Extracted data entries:
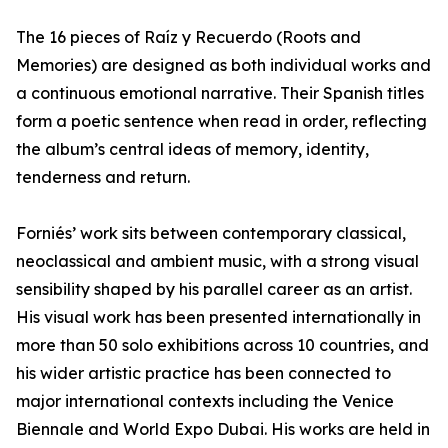
The 16 pieces of Raíz y Recuerdo (Roots and
Memories) are designed as both individual works and
a continuous emotional narrative. Their Spanish titles
form a poetic sentence when read in order, reflecting
the album’s central ideas of memory, identity,
tenderness and return.
Forniés’ work sits between contemporary classical,
neoclassical and ambient music, with a strong visual
sensibility shaped by his parallel career as an artist.
His visual work has been presented internationally in
more than 50 solo exhibitions across 10 countries, and
his wider artistic practice has been connected to
major international contexts including the Venice
Biennale and World Expo Dubai. His works are held in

• [Problem description]: Would you return all of the data above word for word, omitting every picture?

• [Expected answer]:
The 16 pieces of Raíz y Recuerdo (Roots and
Memories) are designed as both individual works and
a continuous emotional narrative. Their Spanish titles
form a poetic sentence when read in order, reflecting
the album’s central ideas of memory, identity,
tenderness and return.
Forniés’ work sits between contemporary classical,
neoclassical and ambient music, with a strong visual
sensibility shaped by his parallel career as an artist.
His visual work has been presented internationally in
more than 50 solo exhibitions across 10 countries, and
his wider artistic practice has been connected to
major international contexts including the Venice
Biennale and World Expo Dubai. His works are held in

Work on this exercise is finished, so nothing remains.